Critter of the Month: Purple Loosestrife WATCH

Purple Loosestrife WATCH

Purple loosestrife (Lythrum slaicaria) is an invasive perennial plant that is spreading rapidly in North American rapidly in North American wetlands, shorelines, and roadside ditches. Thick stands of purple loosestrife crowd out native plants and reduce food, shelter, and nesting sites for wildlife, birds, turtles, and frogs. After multiple introductions in the 1800s for bee keeping, as an ornamental plant, and in discarded soil used as ballast on ships, this European species has invaded nearly every U.S. state and at least six Canadian provinces.

Gardeners, waterfowl hunters, and other outdoor enthusiasts should know how to identify purple loosestrife- detecting new infestations can prevent the spread of this plant. Report new sightings and help control purple loosestrife.

What you can do to help:

*Learn to recognize Purple Loosestrife.

* Inspect and remove visible aquatic plants, animals, and mud from boat, motors and trailers before transport.

* Drain lake or river water from bilge, livewell and motor before leaving access.

* Dispose of unwanted live bait, worms and fish parts in the trash.

* Never dump live fish or live bait into another body of water. If it didn’t start in there it doesn’t belong in there, take it back with you.

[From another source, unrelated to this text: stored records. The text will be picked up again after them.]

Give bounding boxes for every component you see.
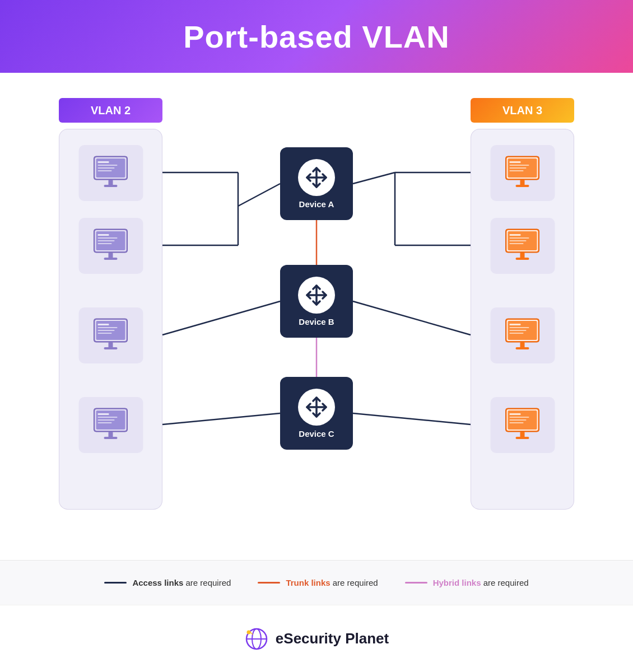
svg-rect-71 bbox=[516, 437, 529, 439]
svg-rect-4 bbox=[98, 165, 118, 166]
vlan2-computer-3 bbox=[78, 307, 143, 363]
svg-line-89 bbox=[353, 413, 471, 424]
svg-rect-53 bbox=[516, 258, 529, 260]
device-a-label: Device A bbox=[299, 199, 334, 209]
svg-line-84 bbox=[353, 172, 395, 184]
svg-point-95 bbox=[246, 630, 250, 634]
hybrid-line-sample bbox=[405, 582, 427, 584]
svg-rect-51 bbox=[510, 243, 524, 244]
svg-rect-32 bbox=[98, 419, 115, 421]
svg-rect-26 bbox=[104, 347, 118, 349]
legend-access: Access links are required bbox=[104, 578, 231, 587]
svg-rect-33 bbox=[98, 422, 112, 423]
vlan3-computer-1 bbox=[490, 145, 555, 201]
svg-rect-68 bbox=[510, 419, 527, 421]
svg-line-81 bbox=[238, 184, 280, 206]
device-a: Device A bbox=[280, 147, 353, 220]
svg-line-82 bbox=[162, 301, 280, 335]
svg-rect-57 bbox=[510, 324, 521, 325]
device-a-icon bbox=[298, 159, 335, 196]
svg-rect-12 bbox=[98, 234, 109, 236]
svg-rect-52 bbox=[520, 253, 525, 258]
footer: eSecurity Planet bbox=[0, 605, 633, 672]
device-c-label: Device C bbox=[299, 429, 334, 438]
trunk-line-sample bbox=[258, 582, 280, 584]
svg-rect-23 bbox=[98, 330, 115, 331]
svg-rect-34 bbox=[109, 432, 113, 437]
svg-rect-3 bbox=[98, 161, 109, 163]
svg-rect-22 bbox=[98, 327, 118, 328]
crossarrows-icon-a bbox=[305, 166, 328, 189]
svg-rect-60 bbox=[510, 333, 524, 334]
svg-rect-39 bbox=[510, 161, 521, 163]
svg-rect-21 bbox=[98, 324, 109, 325]
vlan2-computer-1 bbox=[78, 145, 143, 201]
vlan3-computer-3 bbox=[490, 307, 555, 363]
svg-rect-70 bbox=[520, 432, 525, 437]
svg-rect-58 bbox=[510, 327, 529, 328]
monitor-icon-4 bbox=[91, 406, 131, 444]
svg-rect-43 bbox=[520, 180, 525, 185]
device-b-label: Device B bbox=[299, 317, 334, 326]
svg-rect-61 bbox=[520, 342, 525, 348]
svg-rect-44 bbox=[516, 185, 529, 187]
crossarrows-icon-c bbox=[305, 395, 328, 419]
vlan2-label: VLAN 2 bbox=[59, 98, 162, 123]
vlan3-label: VLAN 3 bbox=[471, 98, 574, 123]
svg-rect-31 bbox=[98, 417, 118, 418]
svg-rect-8 bbox=[104, 185, 118, 187]
legend: Access links are required Trunk links ar… bbox=[0, 560, 633, 605]
svg-rect-62 bbox=[516, 347, 529, 349]
page-title: Port-based VLAN bbox=[183, 18, 450, 55]
vlan3-computer-2 bbox=[490, 218, 555, 274]
svg-line-83 bbox=[162, 413, 280, 424]
legend-hybrid-text: Hybrid links are required bbox=[433, 578, 529, 587]
vlan2-computer-4 bbox=[78, 397, 143, 453]
vlan3-computer-4 bbox=[490, 397, 555, 453]
svg-rect-17 bbox=[104, 258, 118, 260]
svg-rect-15 bbox=[98, 243, 112, 244]
svg-rect-41 bbox=[510, 167, 527, 169]
svg-rect-59 bbox=[510, 330, 527, 331]
legend-trunk: Trunk links are required bbox=[258, 578, 378, 587]
esecurity-logo-icon bbox=[244, 627, 269, 651]
svg-rect-30 bbox=[98, 413, 109, 415]
svg-rect-13 bbox=[98, 237, 118, 239]
monitor-icon-7 bbox=[502, 316, 543, 354]
vlan2-panel bbox=[59, 129, 162, 510]
footer-brand-text: eSecurity Planet bbox=[276, 630, 389, 647]
legend-access-text: Access links are required bbox=[132, 578, 231, 587]
svg-rect-7 bbox=[109, 180, 113, 185]
vlan2-computer-2 bbox=[78, 218, 143, 274]
svg-rect-50 bbox=[510, 240, 527, 241]
device-b-icon bbox=[298, 277, 335, 314]
vlan3-panel bbox=[471, 129, 574, 510]
monitor-icon-5 bbox=[502, 154, 543, 192]
svg-rect-48 bbox=[510, 234, 521, 236]
monitor-icon-2 bbox=[91, 227, 131, 265]
svg-rect-24 bbox=[98, 333, 112, 334]
access-line-sample bbox=[104, 582, 127, 584]
svg-rect-25 bbox=[109, 342, 113, 348]
device-b: Device B bbox=[280, 265, 353, 338]
svg-rect-16 bbox=[109, 253, 113, 258]
monitor-icon-3 bbox=[91, 316, 131, 354]
svg-rect-42 bbox=[510, 170, 524, 171]
device-c: Device C bbox=[280, 377, 353, 450]
monitor-icon-6 bbox=[502, 227, 543, 265]
monitor-icon-8 bbox=[502, 406, 543, 444]
monitor-icon-1 bbox=[91, 154, 131, 192]
svg-line-88 bbox=[353, 301, 471, 335]
device-c-icon bbox=[298, 389, 335, 426]
svg-rect-69 bbox=[510, 422, 524, 423]
svg-rect-6 bbox=[98, 170, 112, 171]
diagram-container: VLAN 2 VLAN 3 bbox=[59, 98, 574, 535]
diagram-area: VLAN 2 VLAN 3 bbox=[0, 73, 633, 560]
legend-trunk-text: Trunk links are required bbox=[286, 578, 378, 587]
crossarrows-icon-b bbox=[305, 283, 328, 307]
svg-rect-49 bbox=[510, 237, 529, 239]
svg-rect-67 bbox=[510, 417, 529, 418]
header: Port-based VLAN bbox=[0, 0, 633, 73]
svg-rect-66 bbox=[510, 413, 521, 415]
svg-rect-40 bbox=[510, 165, 529, 166]
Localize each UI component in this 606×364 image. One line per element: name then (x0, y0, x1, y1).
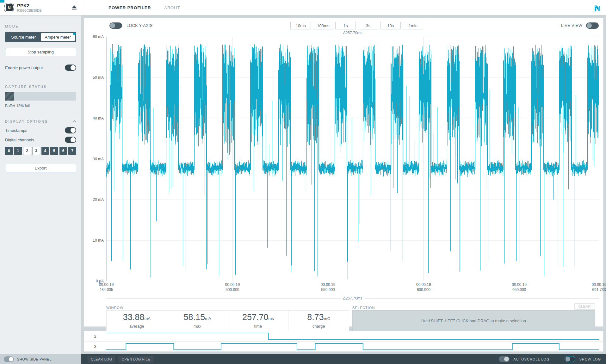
y-tick-label: 60 mA (84, 34, 104, 39)
device-chip-icon: N (4, 3, 14, 12)
chevron-up-icon (73, 120, 76, 123)
y-tick-label: 20 mA (84, 197, 104, 202)
digital-channels-toggle[interactable] (65, 137, 76, 143)
selection-hint: Hold SHIFT+LEFT CLICK and DRAG to make a… (421, 318, 526, 323)
stat-value: 58.15 (184, 312, 205, 322)
digital-trace-2 (106, 333, 599, 339)
lock-y-axis-toggle[interactable] (109, 22, 122, 29)
capture-status-label: CAPTURE STATUS (5, 85, 76, 89)
toggle-knob (566, 357, 570, 361)
stats-row: WINDOW 33.88mAaverage58.15mAmax257.70mst… (106, 303, 595, 331)
digital-waveform-3 (106, 342, 599, 352)
show-side-panel-toggle[interactable] (4, 356, 14, 362)
power-output-label: Enable power output (5, 65, 43, 70)
y-tick-label: 10 mA (84, 238, 104, 243)
chart-panel: LOCK Y-AXIS 10ms100ms1s3s10s1min LIVE VI… (84, 18, 603, 327)
toggle-knob (71, 128, 76, 133)
live-view-toggle[interactable] (586, 22, 599, 29)
stat-sublabel: max (194, 324, 201, 329)
window-button-100ms[interactable]: 100ms (313, 22, 333, 29)
buffer-progress-bar (5, 92, 76, 101)
x-axis-labels: 00:00:19434.03500:00:19500.00000:00:1955… (84, 282, 603, 295)
meter-mode-switch: Source meterAmpere meter (5, 32, 76, 42)
tab-about[interactable]: ABOUT (164, 5, 180, 10)
delta-line (106, 298, 341, 299)
digital-channels-row: Digital channels (5, 137, 76, 143)
power-output-toggle[interactable] (65, 65, 76, 71)
bottom-status-bar: SHOW SIDE PANEL CLEAR LOG OPEN LOG FILE … (0, 354, 606, 364)
waveform-plot[interactable] (106, 37, 599, 281)
window-stat-max: 58.15mAmax (167, 311, 228, 331)
stat-value-row: 8.73mC (307, 313, 330, 322)
device-name: PPK2 (17, 3, 42, 8)
window-stats-label: WINDOW (106, 306, 123, 310)
channel-button-2[interactable]: 2 (23, 147, 31, 155)
channel-button-7[interactable]: 7 (68, 147, 76, 155)
digital-lane-2[interactable]: 2 (84, 331, 603, 341)
x-tick-label: 00:00:19600.000 (416, 282, 431, 292)
buffer-status-text: Buffer 13% full (5, 104, 76, 108)
device-section: N PPK2 F3563CBB38DE (0, 0, 81, 15)
device-info: PPK2 F3563CBB38DE (17, 3, 42, 12)
window-button-3s[interactable]: 3s (358, 22, 378, 29)
channel-button-5[interactable]: 5 (50, 147, 58, 155)
corner-accent (0, 0, 4, 3)
nordic-logo-icon (593, 3, 602, 12)
selection-box[interactable]: Hold SHIFT+LEFT CLICK and DRAG to make a… (352, 310, 595, 331)
digital-channel-buttons: 01234567 (5, 147, 76, 155)
x-tick-label: 00:00:19550.000 (321, 282, 336, 292)
channel-button-3[interactable]: 3 (32, 147, 40, 155)
nordic-logo (593, 0, 606, 15)
show-log-toggle[interactable] (565, 356, 575, 362)
window-stats-box: 33.88mAaverage58.15mAmax257.70mstime8.73… (106, 310, 349, 331)
window-button-10s[interactable]: 10s (380, 22, 401, 29)
channel-button-1[interactable]: 1 (14, 147, 22, 155)
stat-unit: ms (269, 316, 274, 321)
mode-option-source-meter[interactable]: Source meter (6, 33, 41, 41)
stat-unit: mA (205, 316, 211, 321)
digital-lane-3[interactable]: 3 (84, 341, 603, 351)
chart-toolbar: LOCK Y-AXIS 10ms100ms1s3s10s1min LIVE VI… (84, 18, 603, 30)
timestamps-toggle[interactable] (65, 127, 76, 133)
current-chart[interactable]: 60 mA50 mA40 mA30 mA20 mA10 mA0 µA (84, 37, 603, 281)
channel-button-0[interactable]: 0 (5, 147, 13, 155)
mode-option-ampere-meter[interactable]: Ampere meter (41, 33, 75, 41)
stop-sampling-button[interactable]: Stop sampling (5, 48, 76, 56)
bottom-bar-main: CLEAR LOG OPEN LOG FILE AUTOSCROLL LOG S… (81, 354, 606, 364)
side-panel: MODE Source meterAmpere meter Stop sampl… (0, 15, 81, 354)
display-options-header[interactable]: DISPLAY OPTIONS (5, 120, 76, 123)
eject-device-button[interactable] (71, 5, 77, 10)
stat-unit: mA (144, 316, 151, 321)
window-button-1min[interactable]: 1min (403, 22, 423, 29)
channel-button-6[interactable]: 6 (59, 147, 67, 155)
bottom-bar-left: SHOW SIDE PANEL (0, 354, 81, 364)
stat-value-row: 33.88mA (123, 313, 151, 322)
tab-power-profiler[interactable]: POWER PROFILER (108, 5, 151, 10)
window-button-10ms[interactable]: 10ms (290, 22, 311, 29)
app-header: N PPK2 F3563CBB38DE POWER PROFILERABOUT (0, 0, 606, 15)
clear-log-button[interactable]: CLEAR LOG (88, 356, 115, 363)
x-tick-label: 00:00:19691.733 (592, 282, 606, 292)
y-tick-label: 50 mA (84, 75, 104, 80)
lock-y-axis-label: LOCK Y-AXIS (127, 23, 153, 28)
autoscroll-log-toggle[interactable] (499, 356, 510, 362)
stat-sublabel: time (254, 324, 262, 329)
selection-stats-group: SELECTION CLEAR Hold SHIFT+LEFT CLICK an… (352, 303, 595, 331)
window-stat-time: 257.70mstime (228, 311, 289, 331)
delta-line (106, 33, 341, 33)
window-button-1s[interactable]: 1s (335, 22, 356, 29)
delta-line (365, 33, 599, 33)
main-area: LOCK Y-AXIS 10ms100ms1s3s10s1min LIVE VI… (81, 15, 606, 354)
selected-mode-dot (73, 33, 76, 35)
export-button[interactable]: Export (5, 164, 76, 172)
open-log-file-button[interactable]: OPEN LOG FILE (118, 356, 153, 363)
delta-bottom: Δ257.70ms (106, 296, 599, 301)
selection-clear-button[interactable]: CLEAR (574, 303, 595, 310)
digital-waveform-2 (106, 331, 599, 341)
timestamps-label: Timestamps (5, 128, 27, 133)
autoscroll-log-label: AUTOSCROLL LOG (513, 357, 549, 361)
show-side-panel-label: SHOW SIDE PANEL (17, 357, 52, 361)
live-view-label: LIVE VIEW (561, 23, 582, 28)
channel-button-4[interactable]: 4 (41, 147, 49, 155)
device-serial: F3563CBB38DE (17, 9, 42, 12)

* Rinse boat and equipment with high pressure, hot water, AND/OR

* Dry everything for a minimum of five days or more before reuse.

* Report suspected new sightings – not exact location; wrap a plant/animal/mussel fragment in a wet paper towel, place in a sealed plastic bag; and call the Minnesota Sea Grant Program in Duluth, (210-726-8712; or a Minnesota DNR Invasive Species Specialist (see www.mndnr.gov/invasives/contacts.html), 1-888-MINNDNR or (651) 259-5100.

Reminder: Know the rules!

Specimens are needed to confirm sightings, but some jurisdictions prohibit possession and transport of invasive aquatic plants and animals. Unauthorized introduction of plants, fish, or invertebrates into the wild is illegal. Protect your property and our waters.